Alt Energy Smackdown

The question we put to them was this: Wind, solar or biofuels? Which do you think will have the biggest impact first?

Like any group of people, our LinkedIn group is not without its wisecrackers. As Bob White, president and chief engineer at Embedded Power Labs, put it: "Wind and biofuels are simply different ways of harvesting solar power." While he's certainly correct, we could just end the discussion saying that all life and forms of energy on the planet wouldn't exist without the sun, so it's really all just various forms of solar power. But what fun would that be? So, on with the discussion ...

Weighing in on behalf of biofuels was Daniel Johnson-O'Mara, an instrumentation technician at the University of Iowa Power Plant. "Storage is the principle problem (when it comes to) megawatts of solar and wind," he said.

Storage issues aside, biofuels definitely had its detractors. "I usually get angry when I see someone mixing biofuel with renewable energies like wind and solar," said Emilijan Iljoski, general manager at EiP Elektronika Co. He maintains that biofuels are as polluting as oil or coal, plus the fact that setting aside crops for biofuels manufacture leads to food cost and production issues for humans worldwide.

Chris Stergiou, a mechanical and manufacturing system engineer, doesn't consider biofuel a renewable energy source and therefore gives his nod to solar. "Since it is practically unlimited, relatively low efficiencies are tolerable as long as practical amounts can be converted with minimum physical footprints," he said.

Taking a different tack on the discussion, Andrew Wright, machine design and electronics sales at Wright Track Enterprises Inc., suggests that it is not a question of which will have the most impact based on its own merits as an energy source. Instead he contends the answer will be all about which one experiences the biggest comeback (since none of them are new) once people "finally grow tired of rising fuel prices."

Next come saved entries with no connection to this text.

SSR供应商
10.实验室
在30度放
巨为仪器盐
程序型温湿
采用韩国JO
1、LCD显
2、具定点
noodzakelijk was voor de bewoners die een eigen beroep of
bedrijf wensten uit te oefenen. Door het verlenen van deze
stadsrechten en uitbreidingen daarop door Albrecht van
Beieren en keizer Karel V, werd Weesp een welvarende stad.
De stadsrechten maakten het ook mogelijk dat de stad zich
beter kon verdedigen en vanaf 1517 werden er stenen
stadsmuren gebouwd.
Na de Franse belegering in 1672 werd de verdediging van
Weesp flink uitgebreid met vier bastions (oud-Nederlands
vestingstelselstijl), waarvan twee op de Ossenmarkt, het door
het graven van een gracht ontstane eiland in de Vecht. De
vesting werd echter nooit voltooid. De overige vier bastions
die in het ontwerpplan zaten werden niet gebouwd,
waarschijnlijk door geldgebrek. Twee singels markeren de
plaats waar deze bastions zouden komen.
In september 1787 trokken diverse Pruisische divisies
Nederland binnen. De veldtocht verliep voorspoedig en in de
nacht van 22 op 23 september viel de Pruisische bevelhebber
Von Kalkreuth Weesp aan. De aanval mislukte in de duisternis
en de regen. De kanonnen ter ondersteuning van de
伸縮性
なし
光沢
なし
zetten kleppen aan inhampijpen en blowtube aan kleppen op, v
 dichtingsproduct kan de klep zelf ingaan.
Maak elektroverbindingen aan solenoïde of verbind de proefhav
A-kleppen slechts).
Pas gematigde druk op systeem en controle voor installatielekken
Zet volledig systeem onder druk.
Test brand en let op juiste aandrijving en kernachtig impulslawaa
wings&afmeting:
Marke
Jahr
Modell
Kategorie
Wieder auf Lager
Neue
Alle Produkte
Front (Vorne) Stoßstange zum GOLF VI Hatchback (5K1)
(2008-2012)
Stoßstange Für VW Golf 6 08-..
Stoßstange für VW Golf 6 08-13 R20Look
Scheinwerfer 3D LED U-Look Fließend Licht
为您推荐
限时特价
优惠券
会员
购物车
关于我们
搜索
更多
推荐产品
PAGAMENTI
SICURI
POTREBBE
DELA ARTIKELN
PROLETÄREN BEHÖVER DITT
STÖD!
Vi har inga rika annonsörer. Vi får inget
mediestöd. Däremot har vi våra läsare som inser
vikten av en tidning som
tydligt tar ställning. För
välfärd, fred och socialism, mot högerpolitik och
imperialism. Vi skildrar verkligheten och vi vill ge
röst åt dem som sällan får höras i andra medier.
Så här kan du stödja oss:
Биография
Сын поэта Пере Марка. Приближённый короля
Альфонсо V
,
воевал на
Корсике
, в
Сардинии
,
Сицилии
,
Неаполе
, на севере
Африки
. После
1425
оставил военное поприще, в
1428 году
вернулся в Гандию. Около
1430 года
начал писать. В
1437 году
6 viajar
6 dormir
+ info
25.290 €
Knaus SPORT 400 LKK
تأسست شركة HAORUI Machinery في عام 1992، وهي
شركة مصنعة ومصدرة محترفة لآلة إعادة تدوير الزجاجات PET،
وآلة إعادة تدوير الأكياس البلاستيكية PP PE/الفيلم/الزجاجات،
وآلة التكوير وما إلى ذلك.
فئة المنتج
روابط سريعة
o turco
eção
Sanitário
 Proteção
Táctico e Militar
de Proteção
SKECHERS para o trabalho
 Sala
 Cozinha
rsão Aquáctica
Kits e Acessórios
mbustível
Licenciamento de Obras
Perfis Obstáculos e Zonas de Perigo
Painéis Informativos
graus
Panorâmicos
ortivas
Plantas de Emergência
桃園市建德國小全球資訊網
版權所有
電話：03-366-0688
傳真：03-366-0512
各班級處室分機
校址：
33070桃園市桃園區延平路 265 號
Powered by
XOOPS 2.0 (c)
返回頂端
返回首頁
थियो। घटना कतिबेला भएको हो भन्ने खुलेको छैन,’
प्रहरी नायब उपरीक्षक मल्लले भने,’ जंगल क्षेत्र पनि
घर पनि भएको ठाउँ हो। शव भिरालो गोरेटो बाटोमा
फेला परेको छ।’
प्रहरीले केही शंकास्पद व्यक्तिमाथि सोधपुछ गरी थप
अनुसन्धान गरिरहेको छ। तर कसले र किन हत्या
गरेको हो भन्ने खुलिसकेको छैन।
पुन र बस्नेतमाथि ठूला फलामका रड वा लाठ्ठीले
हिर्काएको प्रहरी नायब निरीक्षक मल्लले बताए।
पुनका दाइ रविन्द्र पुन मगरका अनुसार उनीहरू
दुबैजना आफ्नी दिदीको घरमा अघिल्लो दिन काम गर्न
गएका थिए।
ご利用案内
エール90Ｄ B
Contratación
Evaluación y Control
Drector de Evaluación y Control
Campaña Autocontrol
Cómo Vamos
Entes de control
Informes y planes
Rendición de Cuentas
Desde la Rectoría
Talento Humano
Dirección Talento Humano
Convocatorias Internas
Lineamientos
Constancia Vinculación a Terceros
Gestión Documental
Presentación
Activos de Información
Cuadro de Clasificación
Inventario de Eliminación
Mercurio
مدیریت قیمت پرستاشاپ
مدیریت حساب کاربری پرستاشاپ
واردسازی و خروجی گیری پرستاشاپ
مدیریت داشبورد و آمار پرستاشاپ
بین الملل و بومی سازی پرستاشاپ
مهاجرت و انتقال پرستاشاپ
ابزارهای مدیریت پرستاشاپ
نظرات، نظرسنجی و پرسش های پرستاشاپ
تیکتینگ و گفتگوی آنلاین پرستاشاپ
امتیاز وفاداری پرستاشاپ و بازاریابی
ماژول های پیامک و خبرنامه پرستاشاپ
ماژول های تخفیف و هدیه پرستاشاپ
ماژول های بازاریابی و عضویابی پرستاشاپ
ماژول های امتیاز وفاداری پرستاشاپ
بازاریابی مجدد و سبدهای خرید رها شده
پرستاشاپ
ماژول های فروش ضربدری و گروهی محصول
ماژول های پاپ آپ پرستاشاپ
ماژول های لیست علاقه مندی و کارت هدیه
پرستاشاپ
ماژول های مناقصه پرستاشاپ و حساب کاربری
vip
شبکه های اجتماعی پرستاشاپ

Based on his own experiences in building an off-the-grid home, Wright said that "while my county's building restrictions aren't prohibitive, trying to get someone to insure the home has proven a challenge." He added that in North Dakota (where he's building), the "individual and business tax incentives for adding alternative energy sources to your property were low to non-existent last time I checked."